### Data for processing

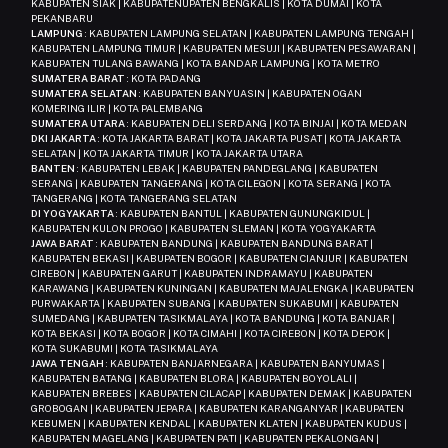
KABUPATEN SIAK | KABUPATENUPATEN BENGKALIS | KOTA DUMAI | KOTA
PEKANBARU
LAMPUNG
: KABUPATEN LAMPUNG SELATAN | KABUPATEN LAMPUNG TENGAH |
KABUPATEN LAMPUNG TIMUR | KABUPATEN MESUJI | KABUPATEN PESAWARAN |
KABUPATEN TULANG BAWANG | KOTA BANDAR LAMPUNG | KOTA METRO
SUMATERA BARAT
: KOTA PADANG
SUMATERA SELATAN
: KABUPATEN BANYUASIN | KABUPATEN OGAN
KOMERING ILIR | KOTA PALEMBANG
SUMATERA UTARA
: KABUPATEN DELI SERDANG | KOTA BINJAI | KOTA MEDAN
DKI JAKARTA
: KOTA JAKARTA BARAT | KOTA JAKARTA PUSAT | KOTA JAKARTA
SELATAN | KOTA JAKARTA TIMUR | KOTA JAKARTA UTARA
BANTEN
: KABUPATEN LEBAK | KABUPATEN PANDEGLANG | KABUPATEN
SERANG | KABUPATEN TANGERANG | KOTA CILEGON | KOTA SERANG | KOTA
TANGERANG | KOTA TANGERANG SELATAN
DI YOGYAKARTA
: KABUPATEN BANTUL | KABUPATEN GUNUNGKIDUL |
KABUPATEN KULON PROGO | KABUPATEN SLEMAN | KOTA YOGYAKARTA
JAWA BARAT
: KABUPATEN BANDUNG | KABUPATEN BANDUNG BARAT |
KABUPATEN BEKASI | KABUPATEN BOGOR | KABUPATEN CIANJUR | KABUPATEN
CIREBON | KABUPATEN GARUT | KABUPATEN INDRAMAYU | KABUPATEN
KARAWANG | KABUPATEN KUNINGAN | KABUPATEN MAJALENGKA | KABUPATEN
PURWAKARTA | KABUPATEN SUBANG | KABUPATEN SUKABUMI | KABUPATEN
SUMEDANG | KABUPATEN TASIKMALAYA | KOTA BANDUNG | KOTA BANJAR |
KOTA BEKASI | KOTA BOGOR | KOTA CIMAHI | KOTA CIREBON | KOTA DEPOK |
KOTA SUKABUMI | KOTA TASIKMALAYA
JAWA TENGAH
: KABUPATEN BANJARNEGARA | KABUPATEN BANYUMAS |
KABUPATEN BATANG | KABUPATEN BLORA | KABUPATEN BOYOLALI |
KABUPATEN BREBES | KABUPATEN CILACAP | KABUPATEN DEMAK | KABUPATEN
GROBOGAN | KABUPATEN JEPARA | KABUPATEN KARANGANYAR | KABUPATEN
KEBUMEN | KABUPATEN KENDAL | KABUPATEN KLATEN | KABUPATEN KUDUS |
KABUPATEN MAGELANG | KABUPATEN PATI | KABUPATEN PEKALONGAN |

### Try it
Every line above that contains the word "JAKARTA" should be reported.

### Answer to this task
DKI JAKARTA
: KOTA JAKARTA BARAT | KOTA JAKARTA PUSAT | KOTA JAKARTA
SELATAN | KOTA JAKARTA TIMUR | KOTA JAKARTA UTARA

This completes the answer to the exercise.